Os investigadores envolvidos na campanha global de observação foram galardoados com o NASA Group Achievement Award, uma distinção interna geralmente atribuída a equipas colaborativas que contribuem para os objetivos das missões.
“Participámos nos primeiros testes da história da Humanidade destinados a alterar a órbita de um objeto que poderia ameaçar a Terra ou fragmentar-se”, afirmou Burkhonov.
“Ajudámos também a confirmar a eficácia deste método. Por essa razão, a NASA reconheceu o nosso trabalho e atribuiu-nos esta distinção. No futuro, espero continuar a cooperar com a NASA noutros domínios científicos e alcançar novos resultados.”
Como a missão DART alterou a órbita de um asteróide
A missão DART fez colidir deliberadamente uma sonda com Dimorphos para testar se a órbita de um asteróide potencialmente perigoso pode ser alterada através de um impacto cinético.
Observações de acompanhamento realizadas por telescópios terrestres em todo o mundo mostraram que o período orbital de Dimorphos em torno de Didymos encurtou cerca de 32 minutos. A alteração foi suficientemente grande para ser confirmada de forma independente por vários observatórios e correspondeu aos modelos prévios de desvio por impacto cinético.
Tratou-se da primeira alteração, comprovada experimentalmente, no movimento de um corpo celeste natural provocada diretamente pela ação humana.
Para confirmar o resultado, os astrónomos realizaram um acompanhamento fotométrico contínuo antes e depois do impacto, comparando as variações de brilho quando Dimorphos passava em frente de Didymos e medindo diferenças subtis no período orbital.
Os cientistas do Observatório de Maydanak contribuíram com fotometria em séries temporais a partir da faixa de longitude da Ásia Central, ajudando a colmatar lacunas de observação na rede mundial de monitorização.
“Quase uma centena de cientistas de observatórios de todo o mundo forneceram observações”, referiu Ergashov. “O nosso papel foi obter dados fotométricos em Maydanak antes e depois do impacto e ajudar a refinar as medições do período orbital.”
O conjunto de dados combinado dos observatórios participantes foi depois utilizado em análises internacionais que confirmaram o desvio.

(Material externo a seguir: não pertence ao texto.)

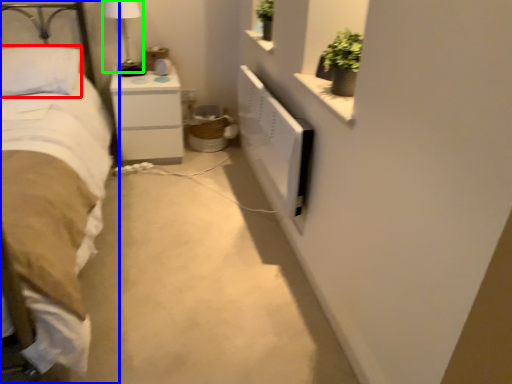 Question: Estimate the real-world distances between objects in this image. Which object is closer to pillow (highlighted by a red box), bed (highlighted by a blue box) or bedside lamp (highlighted by a green box)?

Choices:
 (A) bed
 (B) bedside lamp

Answer: (A) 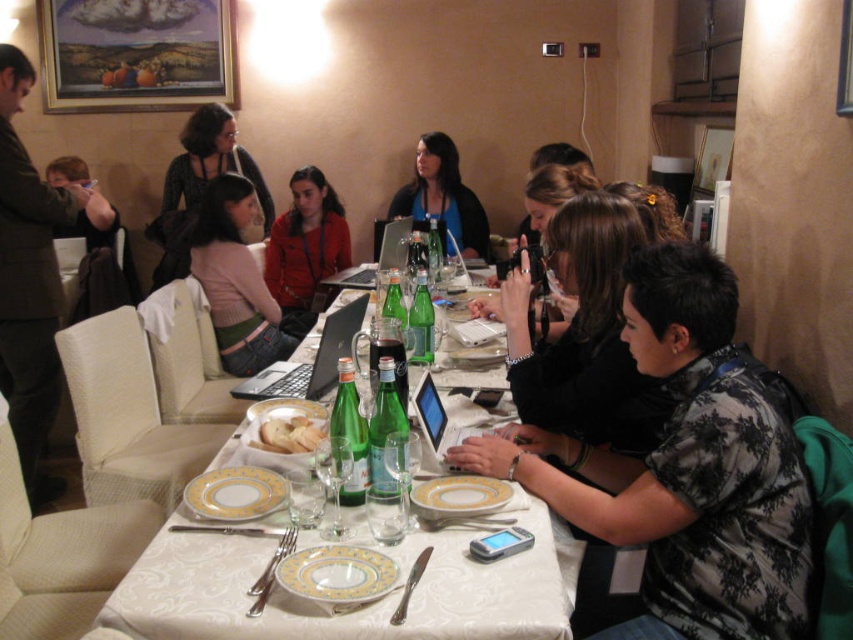 Looking at this image, you are sitting at the white glossy table at center and want to place your matte black laptop at center on the table. Can you reach it without moving your chair?

The white glossy table at center is closer to the viewer than the matte black laptop at center, so you can easily reach the matte black laptop at center without moving your chair.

Reconhecimento da NASA e futuro da investigação em defesa planetária
Distinções como o NASA Group Achievement Award valorizam contributos científicos e técnicos coordenados entre instituições, em vez de destacarem uma única organização.
Segundo Ergashov, a experiência vai também apoiar trabalhos futuros de monitorização de objetos próximos da Terra, estudo da rotação de asteróides e investigação de detritos em órbita, áreas cada vez mais ligadas à segurança espacial global.
Burkhonov considera que o projeto pode igualmente inspirar jovens investigadores.
“É necessário envolver os jovens no trabalho científico”, afirmou. “A nossa experiência aumenta o interesse dos jovens pela ciência e reforça a confiança dos jovens investigadores.”
Para os cientistas envolvidos na campanha DART, a missão representou não apenas um avanço científico, mas também um modelo de como uma rede distribuída de observatórios pode contribuir para experiências espaciais em grande escala. A participação nas observações de seguimento da missão DART reflete a crescente integração do Uzbequistão nas redes internacionais de investigação em astronomia.